Thanks Manoj for these structural questions. I believe in 100% honesty and real world logic not some surface level web3 integration that will fail on the ground. We have provided our detailed response on the 4 points based entirely on the reality of Somaliland:
1. Onboarding, UX & Hybrid Approach (Reply For Point 1)
In Somaliland, local merchants, traders and passengers depend entirely on seamless mobile money systems such as ZAAD and e-Dahab. It’s the lifeblood of our local economies. If we require a first-time Web3 user to open Metamask or Coinbase Wallet, secure seed phrases, and complex transactions for just transporting their cargo, or just taking a ride, massive friction will be created. They will view Web3 as a burden that hurts their daily survival, not helping it.
Our strategy is to bring in Web3 by value first and tech later. We build trust by providing them with a great, reliable transport service and they pay through their familiar ZAAD/e-Dahab systems.
As they experience the efficiency over time, we’ll organically educate them on how Optimism powers the background and naturally spark their curiosity to adopt Web3. We need to give them time and build some real interest and not force instant friction.
2. Smartphone and Internet Penetration (Response to 2)
Yes, internet connectivity and smartphone penetration are very strong along the Borama-Hargeisa transit route.
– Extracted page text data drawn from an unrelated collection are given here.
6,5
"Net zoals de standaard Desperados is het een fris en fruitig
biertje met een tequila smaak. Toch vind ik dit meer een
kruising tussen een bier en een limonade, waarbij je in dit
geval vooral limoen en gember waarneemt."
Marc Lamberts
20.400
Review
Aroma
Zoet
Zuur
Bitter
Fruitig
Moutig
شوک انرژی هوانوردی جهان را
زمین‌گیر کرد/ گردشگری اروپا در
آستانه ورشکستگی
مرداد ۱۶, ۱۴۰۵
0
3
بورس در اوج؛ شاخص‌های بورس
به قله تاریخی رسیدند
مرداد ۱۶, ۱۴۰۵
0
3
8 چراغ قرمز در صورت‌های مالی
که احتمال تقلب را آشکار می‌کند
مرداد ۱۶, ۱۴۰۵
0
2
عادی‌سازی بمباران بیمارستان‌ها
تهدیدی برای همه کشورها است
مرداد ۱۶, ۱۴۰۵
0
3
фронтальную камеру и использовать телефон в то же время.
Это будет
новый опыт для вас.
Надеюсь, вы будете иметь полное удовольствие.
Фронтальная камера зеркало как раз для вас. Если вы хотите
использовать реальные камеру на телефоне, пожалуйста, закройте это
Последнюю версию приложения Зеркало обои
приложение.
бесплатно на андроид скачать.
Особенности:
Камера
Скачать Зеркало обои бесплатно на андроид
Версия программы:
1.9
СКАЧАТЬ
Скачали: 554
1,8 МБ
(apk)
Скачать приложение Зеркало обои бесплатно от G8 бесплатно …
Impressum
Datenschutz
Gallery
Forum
The local community has high-speed mobile internet, which is more than enough to interact with our platform. The digital infrastructure is already fully deployed on the ground, the only thing holding it back is the crypto-UX, which our hybrid approach elegantly solves.
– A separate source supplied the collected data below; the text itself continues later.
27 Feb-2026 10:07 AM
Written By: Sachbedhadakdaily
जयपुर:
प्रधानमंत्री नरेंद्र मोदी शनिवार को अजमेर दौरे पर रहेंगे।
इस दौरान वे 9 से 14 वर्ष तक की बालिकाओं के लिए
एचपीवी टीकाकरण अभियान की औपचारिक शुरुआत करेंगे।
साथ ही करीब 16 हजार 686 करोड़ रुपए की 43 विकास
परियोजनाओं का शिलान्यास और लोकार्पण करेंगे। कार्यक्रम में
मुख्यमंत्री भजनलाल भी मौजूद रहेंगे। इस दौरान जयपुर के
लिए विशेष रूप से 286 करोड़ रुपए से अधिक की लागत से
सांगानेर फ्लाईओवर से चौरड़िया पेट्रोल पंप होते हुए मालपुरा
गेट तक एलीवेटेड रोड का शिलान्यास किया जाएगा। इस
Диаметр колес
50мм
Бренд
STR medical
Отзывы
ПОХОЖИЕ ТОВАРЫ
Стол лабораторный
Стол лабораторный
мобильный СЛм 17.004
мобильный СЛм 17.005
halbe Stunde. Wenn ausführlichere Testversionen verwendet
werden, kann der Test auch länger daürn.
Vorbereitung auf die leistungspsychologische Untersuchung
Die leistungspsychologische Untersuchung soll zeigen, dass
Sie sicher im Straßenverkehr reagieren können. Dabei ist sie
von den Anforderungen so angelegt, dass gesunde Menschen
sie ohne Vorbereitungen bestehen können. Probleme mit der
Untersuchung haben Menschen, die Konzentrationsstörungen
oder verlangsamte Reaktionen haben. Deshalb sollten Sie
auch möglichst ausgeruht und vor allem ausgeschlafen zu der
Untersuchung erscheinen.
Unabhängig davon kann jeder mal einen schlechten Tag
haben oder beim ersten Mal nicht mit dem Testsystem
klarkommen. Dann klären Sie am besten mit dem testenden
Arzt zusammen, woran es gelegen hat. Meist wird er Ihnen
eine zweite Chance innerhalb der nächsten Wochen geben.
3. Receiving Technical Guidance & Ecosystem Alignment (Re: Point 3)
Oh yes, absolutely. I am looking for structural feedback, technical guidance and ecosystem partners before we go for any financial grants or funding pathways. My goal is not to get a donation but become a long term, active block member of the Optimism Collective.
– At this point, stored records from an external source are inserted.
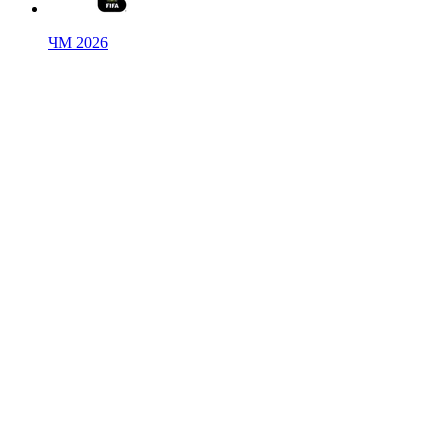
ЧМ 2026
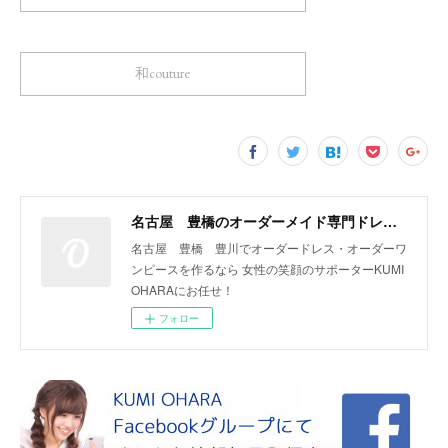
和couture
名古屋 豊橋のオーダーメイド専門ドレスデザイナー KUMI OHARA
名古屋 豊橋 豊川でオーダードレス・オーダーワ
ンピースを作るなら 女性の笑顔のサポーターKUMI
OHARAにお任せ！
フォロー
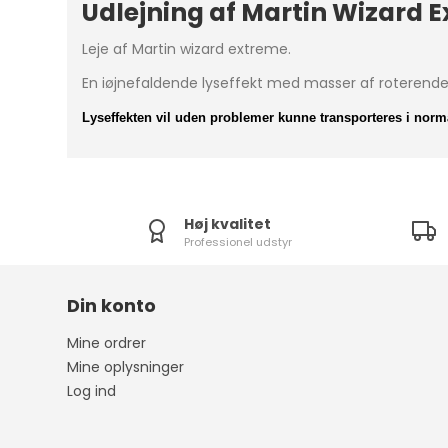
Udlejning af Martin Wizard E
Leje af Martin wizard extreme.
En iøjnefaldende lyseffekt med masser af roterende 
Lyseffekten vil uden problemer kunne transporteres i norm
Høj kvalitet
Professionel udstyr
Din konto
Mine ordrer
Mine oplysninger
Log ind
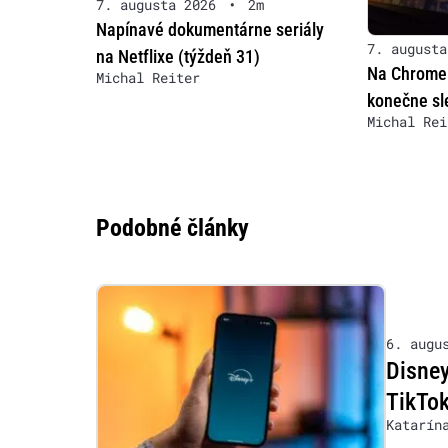
7. augusta 2026
•
2m
Napínavé dokumentárne seriály
7. augusta
na Netflixe (týždeň 31)
Na Chrome
Michal Reiter
konečne sle
Michal Rei
Podobné články
6. augu
Disney
TikTok
Katarín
My number one thing is getting the technical architecture right, with the help of the community.
4. Onchain Data, Operations and Pilot Scope (Response to Point 4)
The end-user front-end payments will remain on mobile money for now but the whole operational backbone of our project will be running on Optimism:
* Logistics & GPRS Tracking: Vehicle transit distances, route logs and GPRS tracking metrics will be securely anchored on-chain.
* Financial Transparency: The OP Stack will be used for storing all operational data, including the company’s internal revenue ledger, cargo logs and capital tracking to ensure full transparency.
Our Proposed Pilot Milestone Plan:
Our main operational vehicle as become broken for good and is at the end of its mechanical life, to be perfectly honest. Additionally, we cannot use or engage other active vehicles on the local network for this pilot. If I tried to take or use the vehicles of other drivers to test my Optimism project, they would see this as a direct disruption to their daily livelihood because they use these vehicles to provide sustenance and food for their children and families. Also the passengers are always in a rush due to their busy jobs and they will see it as a major disturbance if we force an unfamiliar Web3 onboarding on them during their commute.
Therefore, the most practical and effective solution is to secure ecosystem grant funding to purchase our first independent, dedicated vehicle (1 manual gear box asset) to launch a controlled 3-month prototype on Borama-Hargeisa Corridor.
Once we have a first asset secured through a structured milestone grant we will have 100% operational control to run the pilot independently, capture all live transit data and bridge the passenger metrics directly onto the Optimism backend. That will deliver the real on-chain usage metrics and active addresses the Collective expects to see before scaling the fleet.
We are all ready and open on any technical ideas, developer support or community volunteers to help us bridge local mobile money infrastructure with the Superchain!